* [Problem to solve]: Work out how many lines in the listing below include the word "Política"; answer with the number alone.

_ _ _

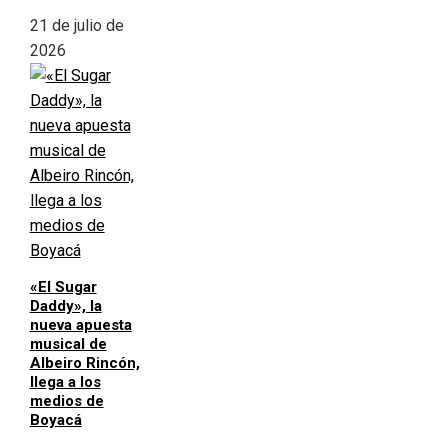
21 de julio de
2026
«El Sugar
Daddy», la
nueva apuesta
musical de
Albeiro Rincón,
llega a los
medios de
Boyacá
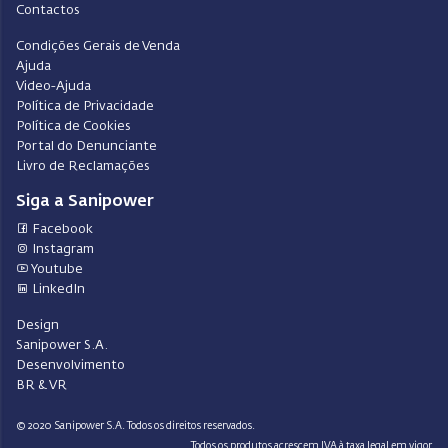
Contactos
Condições Gerais de Venda
Ajuda
Video-Ajuda
Política de Privacidade
Política de Cookies
Portal do Denunciante
Livro de Reclamações
Siga a Sanipower
Facebook
Instagram
Youtube
LinkedIn
Design
Sanipower S.A.
Desenvolvimento
BR & VR
© 2020 Sanipower S.A. Todos os direitos reservados.
Todos os produtos acrescem IVA à taxa legal em vigor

_ _ _

* [Result for this task]: 2